A lacuna que David Bowie deixa na cultura pop nunca será preenchida. O luto dos fãs é compreensível, sincero e ainda irá doer por um longo período. No meu caso, acho que não lamento tanto a morte de um artista desde 2002, quando o telefonema de um amigo me avisou sobre o falecimento de Joe Strummer (Clash). Somente hoje consegui escrever sobre o assunto, uma vez que no último post escrito neste blog, em 2015, celebrei o lançamento do álbum Blackstar.
Nos inúmeros textos que li sobre Bowie, grande parte se referia à sua genialidade de abordar a própria morte iminente no vídeo da canção “Lazarus”, ao evocar o significado simbólico do personagem bíblico ressuscitado por Jesus, e também ao cantar o verso: “olha aqui para cima / estou no céu”. De fato, há clara menção ao tema na letra e na linguagem obscura de seu clipe, o que demonstra que a vida do músico foi uma obra de arte em si. Ou seja, nele legado artístico e narrativa de vida estão conectados, embaralhados.
Mas o aspecto mais fascinante na trajetória de David Bowie foi sua capacidade de assimilar os diferentes momentos da música, e aproveitar suas texturas sonoras para gerar diferentes sentidos na cultura pop. Em seus discos é possível observar traços de folk, glam rock, new wave, punk, e música eletrônica – entre outras fontes sonoras. Por esse motivo, a genialidade de Bowie está, sobretudo, associada à sua identidade musical sempre em processo criativo, pois ela não fecha em uma delimitação de gênero, mas é deliciosamente teimosa ao escapar às tentativas de definição.
Concordo com o belo texto assinado por Hari Kunzru no Guardian, pois Bowie sintetiza a liberdade de construção dos universos de pertencimento, e essa discussão é amplamente pertinente no cenário atual, quando nos deparamos com forças conservadoras que tentam delimitar indivíduos em unicidades semânticas. Um dos principais teóricos dos Estudos Culturais, Stuart Hall, problematizara que a questão multicultural é essencial à definição de democracia. E a diversidade musical (e cultural) de Bowie remete a esse tipo de pensamento.

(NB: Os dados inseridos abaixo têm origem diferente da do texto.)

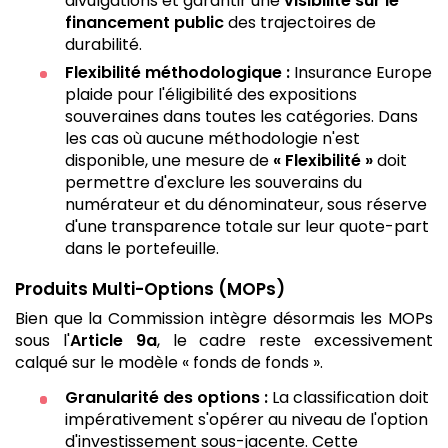
divulgations et garantir une
visibilité sur le
financement public
des trajectoires de
durabilité.
Flexibilité méthodologique :
Insurance Europe
plaide pour l'éligibilité des expositions
souveraines dans toutes les catégories. Dans
les cas où aucune méthodologie n'est
disponible, une mesure de
« Flexibilité »
doit
permettre d'exclure les souverains du
numérateur et du dénominateur, sous réserve
d'une transparence totale sur leur quote-part
dans le portefeuille.
Produits Multi-Options (MOPs)
Bien que la Commission intègre désormais les MOPs
sous l'
Article 9a
, le cadre reste excessivement
calqué sur le modèle « fonds de fonds ».
Granularité des options :
La classification doit
impérativement s'opérer au niveau de l'option
d'investissement sous-jacente. Cette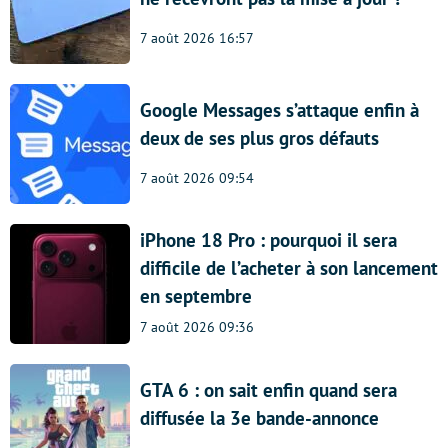
7 août 2026 16:57
Google Messages s’attaque enfin à
deux de ses plus gros défauts
7 août 2026 09:54
iPhone 18 Pro : pourquoi il sera
difficile de l’acheter à son lancement
en septembre
7 août 2026 09:36
GTA 6 : on sait enfin quand sera
diffusée la 3e bande-annonce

Afinal, o frescor de seus discos reside na facilidade com a qual o músico soube absorver a diferença – e falo isso porque há, no mínimo, dez álbuns de Bowie que obrigatoriamente devem estar em qualquer lista séria de rock. Portanto, devemos celebrar David Bowie porque sua construção identitária estava sempre aberta e receptiva às novas possibilidades estéticas, o que significa, acima de tudo, uma postura artística que reforçou a liberdade de assumir quaisquer representações na cultura pop.